Opposition

En
l’an 2E 580, dans le camp de l’unité de Lothelil, tous vaquaient à
leurs occupations. Cela faisait maintenant plusieurs mois que le
campement était établie. Depuis leur arrivée, deux ancres avaient été
fermées et un rituel abrogé. Les éclaireurs enquêtaient sur le réseau
des adeptes. La routine s’était installée naturellement. Ici, comme à la
caserne, tout avait sa place. Ce matin là, un messager de Prime-tenure
arriva avec des nouvelles d’Auridia et s’entretint avec le commandant et
ses officiers. Le roi Altmer était décédé quelques semaines auparavant.
Durant le couronnement du prince Naemon, la princesse Ayreen, première
héritière du défunt roi, réapparut en revendiquant son accession au
trône. Les hautes instances couronnèrent donc Ayreen plutôt que son
frère. La reine Ayreen, comme première action de son règne, fit ratifier
les traités pour la constitution du Domaine d’Aldmérie et se lança dans
la guerre des Alliances. Le commandant questionna le messager sur les
desseins de la reine. Celui-ci lui expliqua que la reine semblait
s’intéresser particulièrement au trône de Cyrodil. De faite, la reine
rapatriait toute son armée à Faneracine, devenue la capitale du Domaine.
A ce mandement, le commandant tapa du poing sur la table, faisant
sursauter toutes les personnes présentes. Lothelil ne s’était encore
jamais emporté en dehors de la présence exclusive de ses officiers. Il
congédia le messager d’un geste exaspéré avant de se laisser tomber sur
une chaise. Le commandant se passa une main sur le visage et ouvra le
débat sur la raison d’un tel ordre. Abandonner le combat contre le
prince Daedra au profit de la guerre des Alliances n’était en rien la
vocation de l’unité, tous les officiers étaient unanimes. Bien d’accord
avec ces officiers, le commandant Lothelil dépêcha alors son officier le
plus diplomate, Aren Hirindiel, et quelques uns de ses meilleurs
combattants pour se rendre à Faneracine défendre leur mission. Le reste
de l’unité resterait stationnée à Prasin et continuerait le combat
durant leur absence.

En
sortant de la tente du commandement, Lothelil expliqua à son unité la
tournure des évènements. Les combattants manifestèrent leur
mécontentement face à de tels ordres, dans le calme et la discipline. Le
commandant répondit à leur protestation en leur expliquant ce qui avait
été décidé, l’officier Hirindiel et quelques membres partiraient à
Faneracine pour défendre l’urgence et la nécessité de leur mission
pendant que le reste de l’unité continuerait le combat ici.
L’approbation de l’unité se fit de vives voix et les discussions sur les
objectifs de la reine Ayreen allèrent bon train.
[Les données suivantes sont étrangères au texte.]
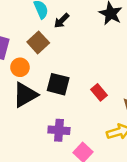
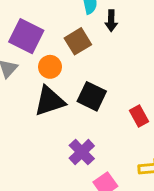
black arrow: (62, 21) -> (111, 21), turned -56
purple cross: (59, 130) -> (82, 152), turned 30

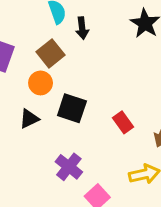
orange circle: (50, 67) -> (41, 83), moved
black triangle: (50, 101) -> (29, 119), size x0.6

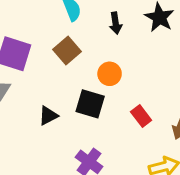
black arrow: (82, 28) -> (116, 23), moved
orange circle: (41, 83) -> (110, 74), moved

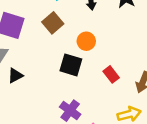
black triangle: (48, 116) -> (15, 76), moved

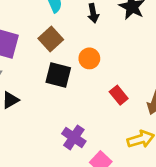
black square: (71, 65) -> (58, 75), moved

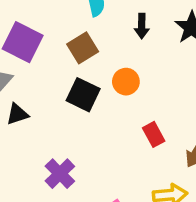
purple cross: (74, 137) -> (60, 174), moved

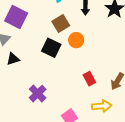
brown square: (83, 48) -> (61, 23), moved
red rectangle: (154, 134) -> (89, 79), moved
Laissant leur
frustration s’épancher, les officiers se réunirent à nouveau pour
établir leurs stratégies et pallier au départ de l’officier Hirindiel et
de son escorte. Après cette mise au point avec le commandant, Faejine
rejoignit sa tente, très en colère contre la reine. Sa disparition était
déjà étrange à l’époque, mais sa réapparition l’était encore plus.
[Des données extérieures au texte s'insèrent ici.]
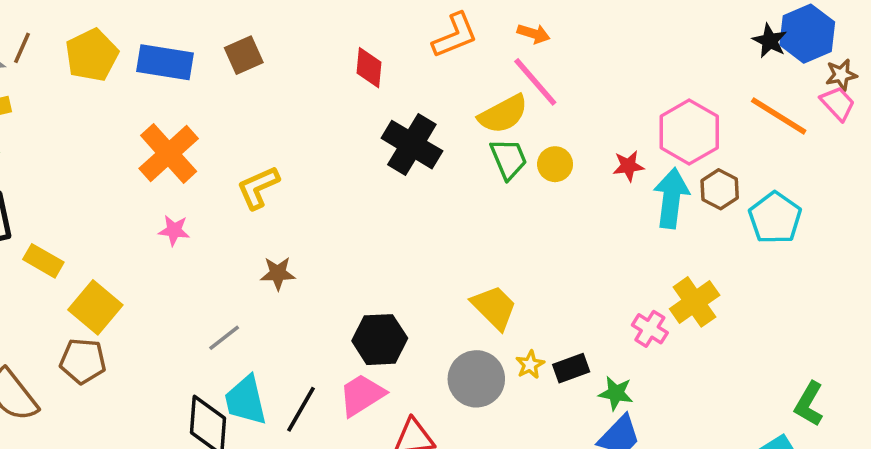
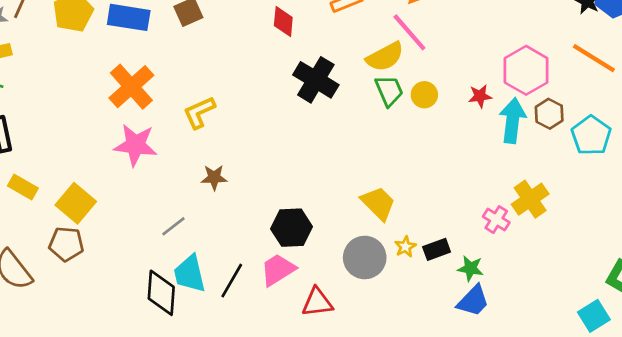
pink star: (174, 230) -> (135, 145), size x1.8
yellow rectangle: (43, 261) -> (23, 187), moved

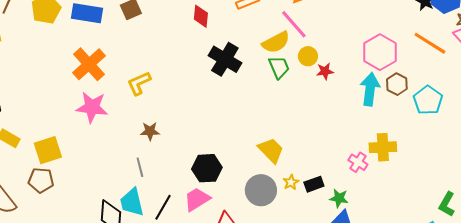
yellow circle: (424, 95) -> (308, 56), moved
red star: (480, 96) -> (325, 71), moved
yellow cross: (530, 199) -> (383, 147), turned 32
yellow square: (76, 203) -> (48, 150), turned 32
gray line: (173, 226) -> (140, 167), moved, turned -66

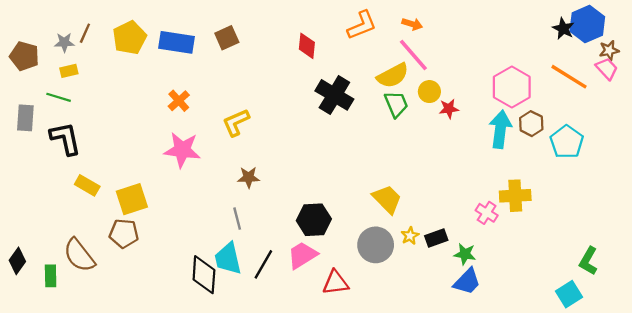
orange cross: (89, 64) -> (179, 101), size x0.6

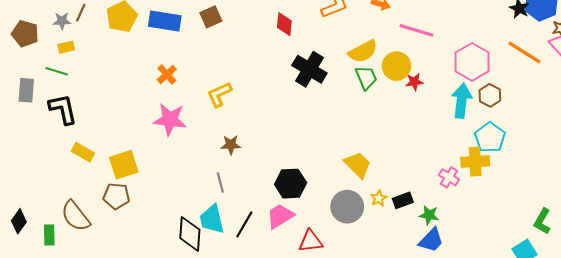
pink line: (413, 55) -> (416, 30), moved, turned -32
yellow circle: (429, 92) -> (397, 66), size x1.4
cyan pentagon: (567, 142) -> (490, 137), moved

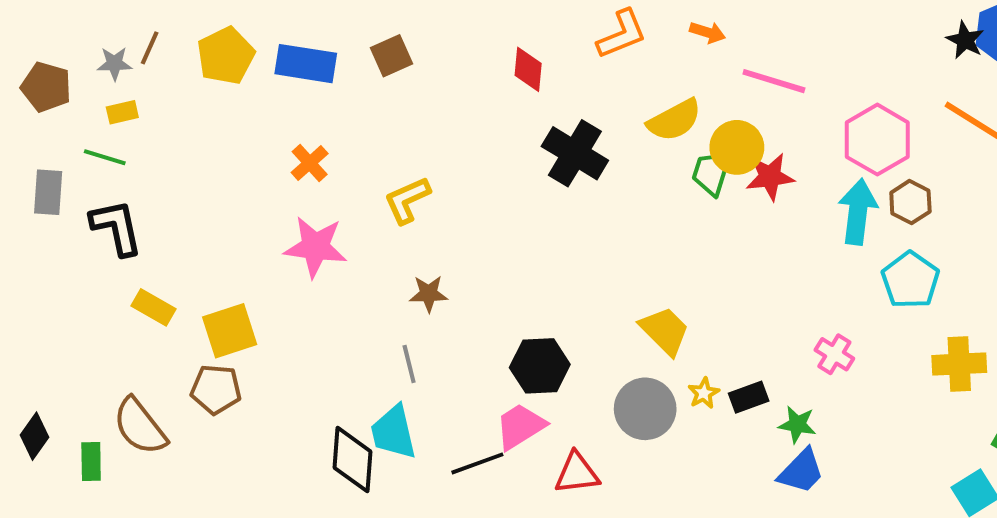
green trapezoid: (366, 78) -> (711, 173), moved, turned -140
red star: (414, 82) -> (770, 177), size x1.4
yellow cross: (475, 162) -> (959, 364), moved
black line: (244, 224) -> (477, 463), moved, turned 40

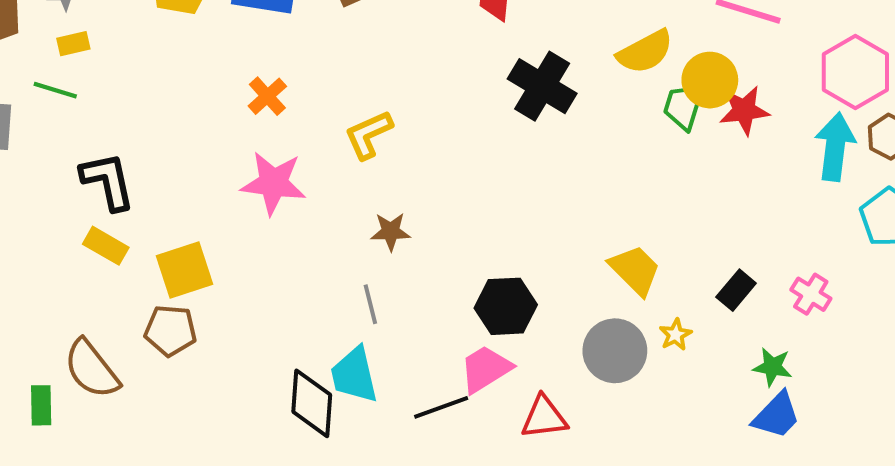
black L-shape: (116, 227) -> (108, 181), moved
black rectangle: (749, 397) -> (736, 290), moved, turned -30

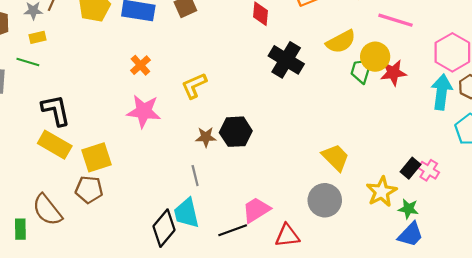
yellow rectangle: (106, 246) -> (55, 145), size x1.4
black rectangle: (736, 290) -> (411, 168), moved
black hexagon: (506, 306) -> (236, 132), moved
yellow star: (675, 335) -> (382, 192), moved, size x1.8
black diamond: (312, 403) -> (164, 228), turned 36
Pourquoi était-elle partie? Où était-elle pendant ces treize ou quatorze
dernières années? Que faisait-elle? Pour le compte de qui? Pourquoi
ressurgir maintenant, à la mort du roi? Simplement pour monter sur le
trône? Quels étaient les objectifs que cachait sa disparition? Tant de
questions, Faejine espérait seulement que la concentration de la reine
sur la guerre des Alliances n’avait rien à voir avec les investigations
du prince Daedra. Les desseins de la reine Ayreen ne l’intéressaient pas
outre mesure, tant qu’elle pouvait se battre contre les engeances
d’Oblivion. Elle décida de laisser ces problèmes de côté. Tout comme le
reste de l’unité, Faejine comptait sur les négociations avec la reine
pour leur permettre de continuer le combat à Prasin.

Cela
faisait une dizaine de jours que le messager était reparti, accompagné
de l’officier Hirindiel, chargé de défendre la cause de l’unité.
Lothelil pensait recevoir une réponse dans les prochains jours, mais il
avait encore fort à faire avec les ancres noires de la région. Tout le
monde était très occupé depuis le départ du diplomate, si bien qu’en fin
de journée, le retour de celui-ci et de son escorte passa presque
inaperçue. Les officiers se réunirent dans la tente de commandement pour
le rapport quotidien quand les pans de la tente se soulevèrent pour
laisser passer Hirindiel. Tous se retournèrent vers lui en silence, le
questionnant du regard. Il leur expliqua que la reine Ayreen s’était
montrée très ferme, elle avait ordonné le retour de toutes les unités
pour les affecter sur le front en Cyrodil. Elle semblait avoir
conscience de la menace daedrique mais préférait laisser les guildes
s’occuper de ce problème, la guerre des Alliances était sa priorité. Les
officiers et le commandant soupirèrent en hochant la tête, certains
semblèrent résignés à obéir, mais d’autres refusèrent catégoriquement,
prétextant que la cause était plus importante que l’ordre. S’ensuivit un
véritable débat, obéir et se rendre en Cyrodil, ou se rebeller et
quitter l’armée pour combattre le prince Daedra. Deux clans se formèrent
petit à petit, ne trouvant pas d’accord. Les officiers, dans un ultime
espoir de trouver un compromis, se tournèrent vers leur commandant, lui
laissant le dernier mot. Bien conscient de la position et des arguments
de chacun, il décida de laisser le choix à chacun de suivre leurs
vocations. L’officier Hirindiel ayant anticipé ce choix avait réussi à
négocier la démission des membres de son unité sans implication néfaste,
ceux le souhaitant pouvaient donc quitter l’armée d’une simple lettre.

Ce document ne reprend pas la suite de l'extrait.